Il nuovo Palacongressi da oltre 10 mila posti sarà una risorsa per i Borghi e il Centro Storico solo se sarà adeguatamente collegato e segnalato da percorsi pedonali e ciclabili; altrimenti genererà un perenne, immenso ingorgo stradale.

Nelle alle aree Scarpetti e Italo Flori occorrono nuovi parcheggi prima dei lavori al fossato; il mercato ambulante” va ricollocato senza “rottamare” nessuno.

E' urgente pensare alla progettazione della pista ciclabile lungo via di Mezzo, da piazza Mazzini al Campo di Don Pippo, contestualmente alla cosiddetta “rotatoria Valentini” in zona Padulli.

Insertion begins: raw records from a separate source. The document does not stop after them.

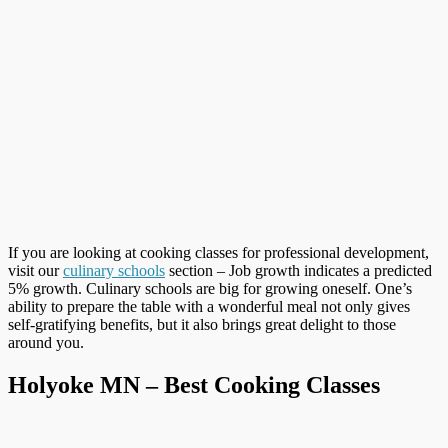
If you are looking at cooking classes for professional development,
visit our
culinary schools
section – Job growth indicates a predicted
5% growth. Culinary schools are big for growing oneself. One’s
ability to prepare the table with a wonderful meal not only gives
self-gratifying benefits, but it also brings great delight to those
around you.
Holyoke MN – Best Cooking Classes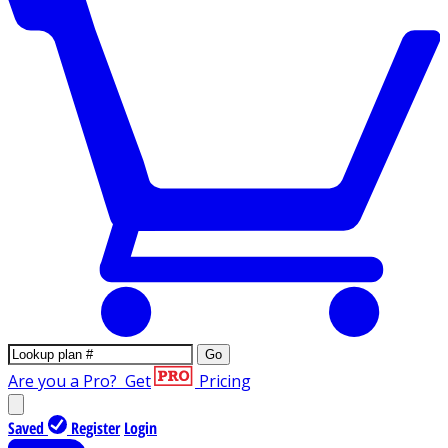
Go
Are you a Pro?
Get
Pricing
Saved
Register
Login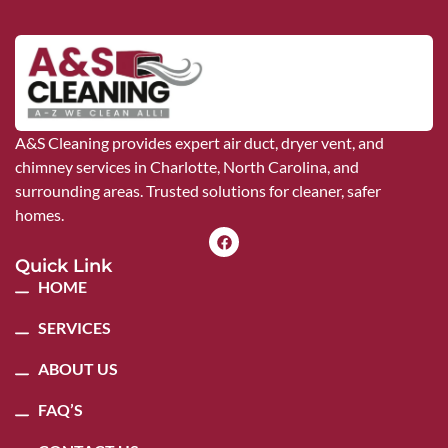
A&S Cleaning provides expert air duct, dryer vent, and
chimney services in Charlotte, North Carolina, and
surrounding areas. Trusted solutions for cleaner, safer
homes.
Quick Link
HOME
SERVICES
ABOUT US
FAQ’S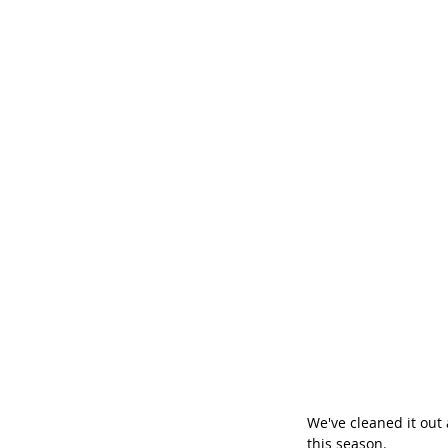
We've cleaned it out 
this season.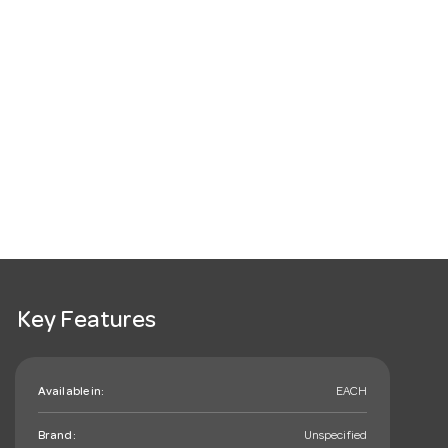
Key Features
Available in:
EACH
Brand:
Unspecified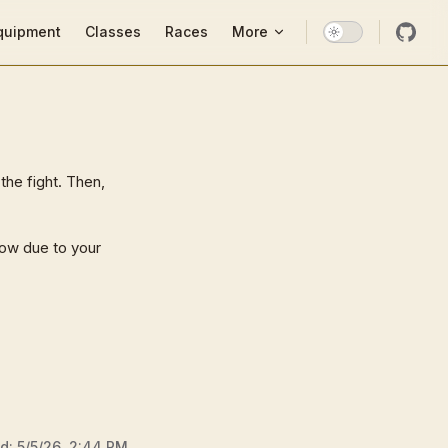
ion
quipment
Classes
Races
More
the fight. Then,
row due to your
ed:
5/5/26, 2:44 PM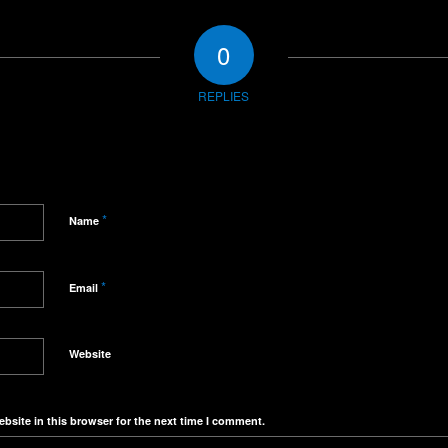
0
REPLIES
*
Name
*
Email
Website
bsite in this browser for the next time I comment.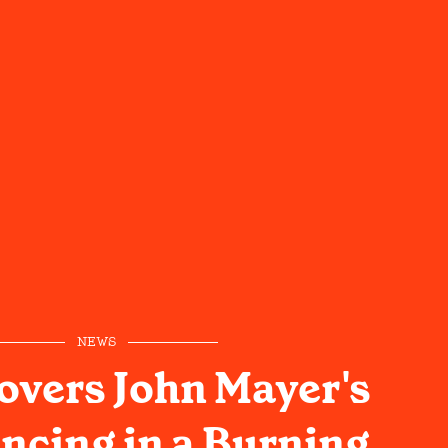
NEWS
overs John Mayer's
ncing in a Burning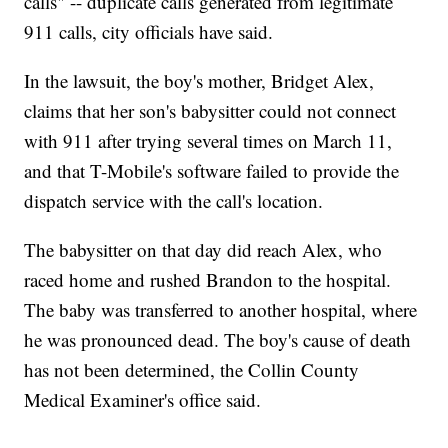
calls" -- duplicate calls generated from legitimate
911 calls, city officials have said.
In the lawsuit, the boy's mother, Bridget Alex,
claims that her son's babysitter could not connect
with 911 after trying several times on March 11,
and that T-Mobile's software failed to provide the
dispatch service with the call's location.
The babysitter on that day did reach Alex, who
raced home and rushed Brandon to the hospital.
The baby was transferred to another hospital, where
he was pronounced dead. The boy's cause of death
has not been determined, the Collin County
Medical Examiner's office said.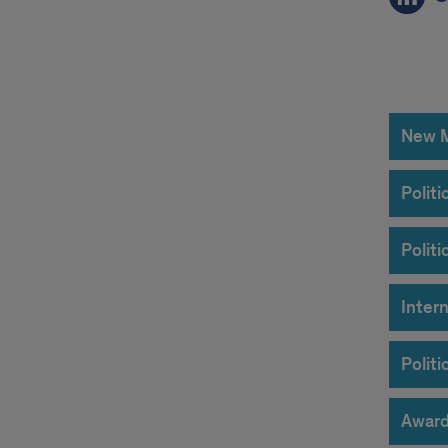
unde
acco
New Mi
Polit
Polit
Intern
Polit
Award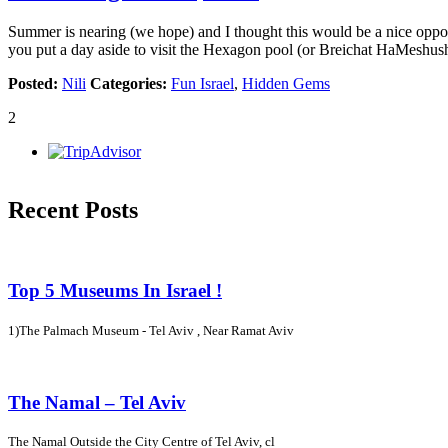
Summer is nearing (we hope) and I thought this would be a nice oppor
you put a day aside to visit the Hexagon pool (or Breichat HaMeshus
Posted:
Nili
Categories:
Fun Israel
,
Hidden Gems
2
Recent Posts
Top 5 Museums In Israel !
1)The Palmach Museum - Tel Aviv , Near Ramat Aviv
The Namal – Tel Aviv
The Namal Outside the City Centre of Tel Aviv, cl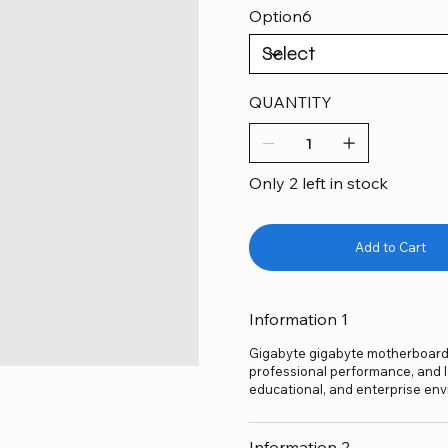
Option6
QUANTITY
Only 2 left in stock
Add to Cart
Information 1
Gigabyte gigabyte motherboard h4
professional performance, and lo
educational, and enterprise env
Information 2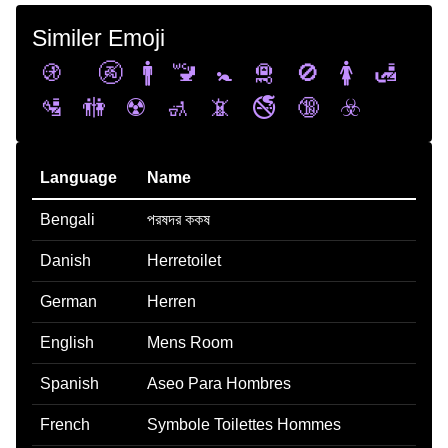
Similer Emoji
🚯
🚱
🚹
🚾
🚼
🛅
🚫
🚺
🛃
🛂
🚻
☢️
🚮
📵
🚭
🔞
☣️
Language
Name
Bengali
পরষদর ককষ
Danish
Herretoilet
German
Herren
English
Mens Room
Spanish
Aseo Para Hombres
French
Symbole Toilettes Hommes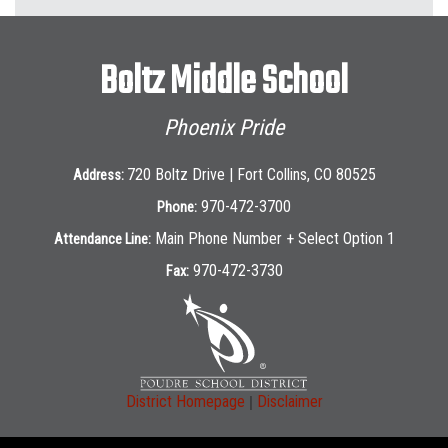
Boltz Middle School
Phoenix Pride
720 Boltz Drive | Fort Collins, CO 80525
Address:
970-472-3700
Phone:
Main Phone Number + Select Option 1
Attendance Line:
970-472-3730
Fax:
|
District Homepage
Disclaimer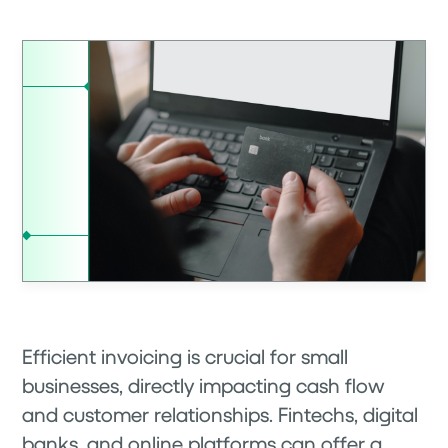
Efficient invoicing is crucial for small
businesses, directly impacting cash flow
and customer relationships. Fintechs, digital
banks, and online platforms can offer a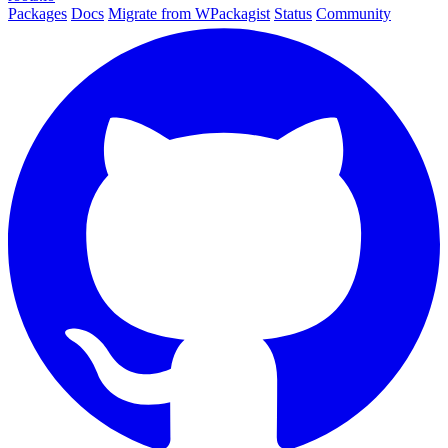
Packages
Docs
Migrate from WPackagist
Status
Community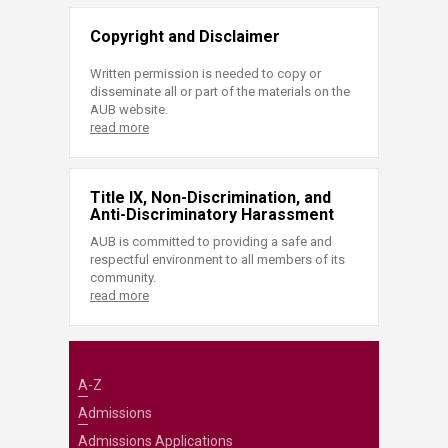
Copyright and Disclaimer
Written permission is needed to copy or
disseminate all or part of the materials on the
AUB website.
read more
Title IX, Non-Discrimination, and
Anti-Discriminatory Harassment
AUB is committed to providing a safe and
respectful environment to all members of its
community.
read more
A-Z
Admissions
Admissions Applications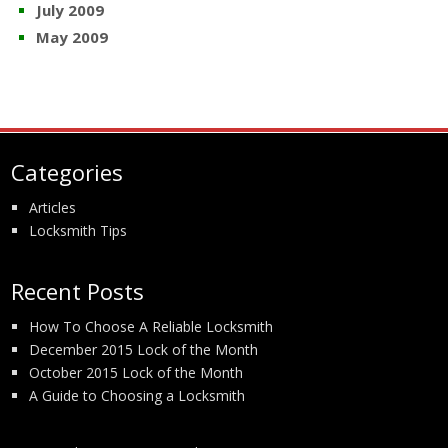
July 2009
May 2009
Categories
Articles
Locksmith Tips
Recent Posts
How To Choose A Reliable Locksmith
December 2015 Lock of the Month
October 2015 Lock of the Month
A Guide to Choosing a Locksmith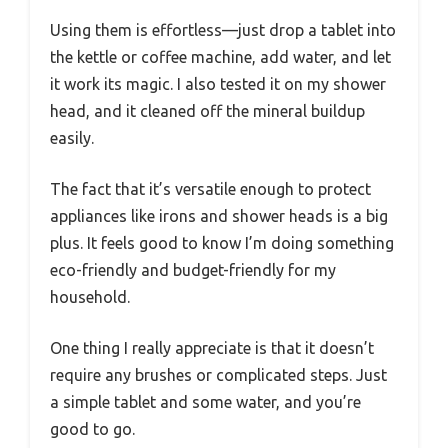
Using them is effortless—just drop a tablet into
the kettle or coffee machine, add water, and let
it work its magic. I also tested it on my shower
head, and it cleaned off the mineral buildup
easily.
The fact that it’s versatile enough to protect
appliances like irons and shower heads is a big
plus. It feels good to know I’m doing something
eco-friendly and budget-friendly for my
household.
One thing I really appreciate is that it doesn’t
require any brushes or complicated steps. Just
a simple tablet and some water, and you’re
good to go.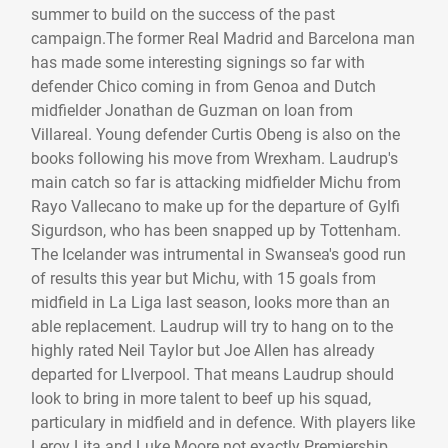
summer to build on the success of the past
campaign.The former Real Madrid and Barcelona man
has made some interesting signings so far with
defender Chico coming in from Genoa and Dutch
midfielder Jonathan de Guzman on loan from
Villareal. Young defender Curtis Obeng is also on the
books following his move from Wrexham. Laudrup's
main catch so far is attacking midfielder Michu from
Rayo Vallecano to make up for the departure of Gylfi
Sigurdson, who has been snapped up by Tottenham.
The Icelander was intrumental in Swansea's good run
of results this year but Michu, with 15 goals from
midfield in La Liga last season, looks more than an
able replacement. Laudrup will try to hang on to the
highly rated Neil Taylor but Joe Allen has already
departed for LIverpool. That means Laudrup should
look to bring in more talent to beef up his squad,
particulary in midfield and in defence. With players like
Leroy Lita and Luke Moore not exactly Premiership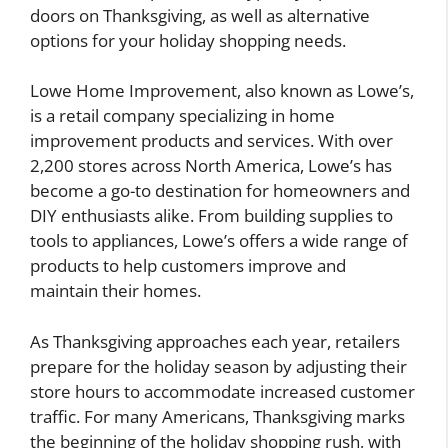
doors on Thanksgiving, as well as alternative
options for your holiday shopping needs.
Lowe Home Improvement, also known as Lowe’s,
is a retail company specializing in home
improvement products and services. With over
2,200 stores across North America, Lowe’s has
become a go-to destination for homeowners and
DIY enthusiasts alike. From building supplies to
tools to appliances, Lowe’s offers a wide range of
products to help customers improve and
maintain their homes.
As Thanksgiving approaches each year, retailers
prepare for the holiday season by adjusting their
store hours to accommodate increased customer
traffic. For many Americans, Thanksgiving marks
the beginning of the holiday shopping rush, with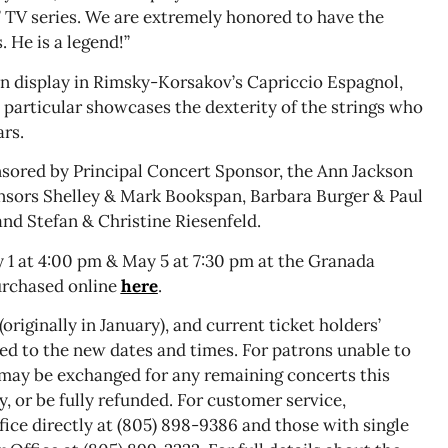
” TV series. We are extremely honored to have the
 He is a legend!”
on display in Rimsky-Korsakov’s Capriccio Espagnol,
 particular showcases the dexterity of the strings who
ars.
nsored by Principal Concert Sponsor, the Ann Jackson
nsors Shelley & Mark Bookspan, Barbara Burger & Paul
nd Stefan & Christine Riesenfeld.
 1 at 4:00 pm & May 5 at 7:30 pm at the Granada
urchased online
here
.
originally in January), and current ticket holders’
red to the new dates and times. For patrons unable to
 may be exchanged for any remaining concerts this
 or be fully refunded. For customer service,
ice directly at (805) 898-9386 and those with single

Ritorna prepotentemente alla ribalta la destinazione dell'area Fox (angolo via Bramante – Circon. Occ.le) sulla quale sono previsti parcheggi a servizio del Palacongressi e dei Borghi S. Giovanni e S. Andrea.

Infine ricordiamo le parole del Presidente della Provincia Stefano Vitali, quando lo scorso anno assicurò che l'assalto dei megacentri commerciali nel nostro territorio era da considerarsi concluso, proprio in ragione del “contenimento del consumo del suolo” previsto dal Piano strutturale. Tuttavia sulla stampa si è parlato un'ennesina variante urbanistica per ampliare l'Iper delle Befane attraverso un accordo di pianificazione.

E sarebbe interessante sapere quante e dove sono ubicate le c.d. “licenze commerciali dormienti”, che hanno reso possibile l'apertura del nuovo Mercatone a Rimini nord in barba alle garanzie avute dalla precedente amministrazione provinciale Fabbri che assicurava la contestuale chiusura del Mercatone sulla Superstrada di S. Marino.

Insomma gli operatori economici del piccolo commercio hanno ben accolto le direttive del Piano Strutturale Comunale. Essi si aspettano che la programmazione del loro futuro in tale direzione non rimanga un libro dei sogni come per troppe volte è successo.